Perhaps the most underestimated decision we made had nothing to do with org charts, and everything to do with physical space. The designers and developers working with editorial product managers sit on the newsroom floor, not on the technology floor.

This has had three powerful effects.

  1. Visibility: Product teams are seen as part of editorial operations, not as a distant IT function.

  2. Trust: Editors don’t see “tech people” dropping in with abstract solutions. They see colleagues who understand their work under constant deadlines, their tools, and the way they operate.

  3. Speed: Many issues that would otherwise become tickets or Slack threads get solved informally, sometimes within minutes, because the right people sit nearby.

This proximity fundamentally changes how product work is perceived: not as transformation imposed from outside, but as enablement from within.

How success is measured

Three key metrics are central to measuring the success of an editorial product manager’s work.

  1. Engagement: This includes article completion rates and home-page revisit rates.

  2. Business impact: Engagement is a proxy for conversion and retention.

  3. Editorial value: This is assessed through feedback and qualitative impact on storytelling.

This balanced scorecard matters for career development. It positions editorial product managers as first-class product practitioners, not translators stuck between worlds.

One initiative illustrates the impact of this mindset shift particularly well. User research showed that readers value opinion journalism, but many had trouble distinguishing opinion pieces from reported articles — especially younger audiences. The resulting product idea: Make opinion content visually distinct, including clearer author signaling.
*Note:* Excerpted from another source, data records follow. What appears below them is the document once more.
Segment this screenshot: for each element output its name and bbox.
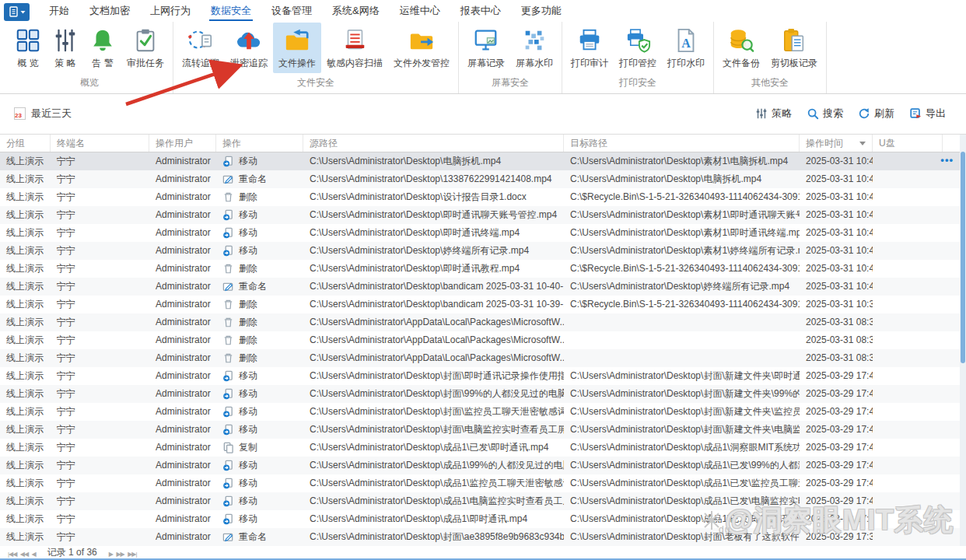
date-range-filter[interactable]: 23 最近三天 [14,107,72,121]
row-actions-button[interactable]: ••• [940,152,954,168]
column-header-6[interactable]: 目标路径 [564,135,800,152]
toolbar-action-label: 刷新 [874,107,894,121]
scrollbar-thumb[interactable] [961,152,965,363]
cell-group: 线上演示 [0,349,51,367]
menu-tab-7[interactable]: 运维中心 [390,0,450,22]
pager-prev-2-button[interactable]: ◀◀ [20,551,28,558]
table-row[interactable]: 线上演示宁宁Administrator移动C:\Users\Administra… [0,510,966,528]
table-row[interactable]: 线上演示宁宁Administrator移动C:\Users\Administra… [0,224,966,242]
toolbar-action-export[interactable]: 导出 [909,107,946,121]
toolbar-action-search[interactable]: 搜索 [807,107,843,121]
pager-next-1-button[interactable]: ▶ [109,551,113,558]
table-row[interactable]: 线上演示宁宁Administrator移动C:\Users\Administra… [0,367,966,385]
column-header-1[interactable]: 分组 [0,135,51,152]
table-row[interactable]: 线上演示宁宁Administrator移动C:\Users\Administra… [0,492,966,510]
column-header-4[interactable]: 操作 [216,135,303,152]
column-header-2[interactable]: 终端名 [51,135,149,152]
menu-tab-4[interactable]: 数据安全 [201,0,261,22]
menu-tab-5[interactable]: 设备管理 [261,0,322,22]
ribbon-button-clipboard-record[interactable]: 剪切板记录 [765,23,823,73]
ribbon-button-print-watermark[interactable]: A打印水印 [662,23,710,73]
ribbon-button-label: 概 览 [17,57,38,70]
table-row[interactable]: 线上演示宁宁Administrator重命名C:\Users\Administr… [0,528,966,546]
cell-user: Administrator [149,403,216,421]
pager-prev-3-button[interactable]: ◀ [32,551,36,558]
pager-next-2-button[interactable]: ▶▶ [116,551,124,558]
cell-usb [873,457,943,474]
column-header-3[interactable]: 操作用户 [149,135,216,152]
ribbon-button-screen-record[interactable]: 屏幕记录 [462,23,510,73]
menu-tab-1[interactable]: 开始 [39,0,79,22]
column-header-5[interactable]: 源路径 [303,135,564,152]
table-row[interactable]: 线上演示宁宁Administrator删除C:\Users\Administra… [0,349,966,367]
cell-terminal: 宁宁 [51,206,149,224]
ribbon-button-alert-bell[interactable]: 告 警 [84,23,121,73]
menu-tab-8[interactable]: 报表中心 [450,0,511,22]
ribbon-button-print-control[interactable]: 打印管控 [614,23,662,73]
operation-label: 删除 [239,188,257,206]
cell-operation: 移动 [216,206,303,224]
vertical-scrollbar[interactable] [960,135,966,546]
menu-tab-2[interactable]: 文档加密 [79,0,140,22]
table-row[interactable]: 线上演示宁宁Administrator删除C:\Users\Administra… [0,313,966,331]
ribbon-button-approval[interactable]: 审批任务 [121,23,170,73]
table-row[interactable]: 线上演示宁宁Administrator删除C:\Users\Administra… [0,331,966,349]
pager-next-group: ▶ ▶▶ ▶▶| [109,545,137,559]
cell-group: 线上演示 [0,296,51,313]
ribbon-button-print-audit[interactable]: 打印审计 [565,23,614,73]
ribbon-button-screen-watermark[interactable]: 屏幕水印 [510,23,558,73]
ribbon-button-sensitive-scan[interactable]: 敏感内容扫描 [321,23,388,73]
menu-tab-3[interactable]: 上网行为 [140,0,201,22]
table-row[interactable]: 线上演示宁宁Administrator移动C:\Users\Administra… [0,457,966,474]
app-menu-button[interactable] [4,3,30,21]
table-row[interactable]: 线上演示宁宁Administrator移动C:\Users\Administra… [0,385,966,403]
cell-group: 线上演示 [0,385,51,403]
table-row[interactable]: 线上演示宁宁Administrator移动C:\Users\Administra… [0,421,966,439]
cell-terminal: 宁宁 [51,170,149,188]
ribbon-button-label: 打印水印 [667,57,705,70]
column-header-7[interactable]: 操作时间 [800,135,873,152]
ribbon-group-label: 屏幕安全 [462,76,558,93]
cell-group: 线上演示 [0,242,51,260]
filter-caret-icon[interactable] [859,142,866,145]
table-row[interactable]: 线上演示宁宁Administrator重命名C:\Users\Administr… [0,278,966,296]
ribbon-button-trace-flow[interactable]: 流转追溯 [177,23,225,73]
cell-terminal: 宁宁 [51,224,149,242]
cell-group: 线上演示 [0,170,51,188]
table-row[interactable]: 线上演示宁宁Administrator重命名C:\Users\Administr… [0,170,966,188]
table-row[interactable]: 线上演示宁宁Administrator复制C:\Users\Administra… [0,439,966,457]
copy-icon [222,442,234,453]
cell-user: Administrator [149,421,216,439]
table-row[interactable]: 线上演示宁宁Administrator移动C:\Users\Administra… [0,474,966,492]
cell-operation: 移动 [216,492,303,510]
cell-usb [873,421,943,439]
ribbon-button-file-outgoing[interactable]: 文件外发管控 [388,23,455,73]
column-header-8[interactable]: U盘 [873,135,943,152]
cell-user: Administrator [149,296,216,313]
cell-user: Administrator [149,367,216,385]
move-icon [222,227,234,239]
move-icon [222,424,234,436]
toolbar-action-refresh[interactable]: 刷新 [858,107,894,121]
table-row[interactable]: 线上演示宁宁Administrator删除C:\Users\Administra… [0,188,966,206]
ribbon-button-file-ops[interactable]: 文件操作 [273,23,321,73]
table-row[interactable]: 线上演示宁宁Administrator移动C:\Users\Administra… [0,403,966,421]
table-row[interactable]: 线上演示宁宁Administrator移动C:\Users\Administra… [0,242,966,260]
table-row[interactable]: 线上演示宁宁Administrator移动C:\Users\Administra… [0,152,966,170]
table-row[interactable]: 线上演示宁宁Administrator移动C:\Users\Administra… [0,206,966,224]
operation-label: 复制 [239,439,257,457]
table-row[interactable]: 线上演示宁宁Administrator删除C:\Users\Administra… [0,296,966,313]
ribbon-button-file-backup[interactable]: 文件备份 [717,23,765,73]
menu-tab-6[interactable]: 系统&网络 [322,0,390,22]
ribbon-button-overview[interactable]: 概 览 [9,23,47,73]
pager-prev-1-button[interactable]: |◀◀ [8,551,16,558]
toolbar-action-sliders-sm[interactable]: 策略 [755,107,792,121]
table-row[interactable]: 线上演示宁宁Administrator删除C:\Users\Administra… [0,260,966,278]
menu-tab-9[interactable]: 更多功能 [511,0,572,22]
ribbon-button-policy[interactable]: 策 略 [47,23,84,73]
ribbon-button-leak-trace[interactable]: 泄密追踪 [225,23,273,73]
cell-operation: 移动 [216,457,303,474]
pager-next-3-button[interactable]: ▶▶| [128,551,136,558]
cell-terminal: 宁宁 [51,403,149,421]
ribbon-button-label: 审批任务 [127,57,164,70]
The design idea was straightforward, but cultural and operational dimensions came into play. Not every journalist is comfortable with increased personal visibility, for instance. But the editorial product manager understood this sensitivity and highlighted ways that the change strengthened authorial voice. Adding author photos to articles also required workflow changes, metadata and CMS updates, and coordination with photo editors — all of which the editorial product manager was well-placed to handle with precise requirements and contextual fluency.

Takeaways for product practitioners

If you work in or around news product, this case study points to a few practical lessons.

  • Embed before you optimize. Physical and cultural proximity matter more than process-heavy alignment. Sitting in the newsroom, sharing context, and being part of daily editorial reality creates trust that no road map or OKR framework can replace.

  • Start dual and evolve toward full-time product ownership. Transitional roles lower resistance to change and make it sustainable. Allowing people to grow into product responsibility over time creates stronger product managers and gives organizations the flexibility to adapt without culture shock.

  • Credibility enables execution. In newsroom environments, the success of product ideas depends not only on their quality, but also on how well they are grounded in editorial reality. When ideas are brought forward by people who understand newsroom practices, responsibilities, and decision-making, they are more likely to be implemented well.

  • Journalism knowledge is a foundation for product management. Journalists’ experience, working rhythms, and editorial judgment translate naturally into product work when they’re given the right structure and support.

The editorial product manager role is not a solution for everything. But in our experience, it is one of the most effective ways to make product thinking stick in a newsroom, without breaking the very culture it is meant to support.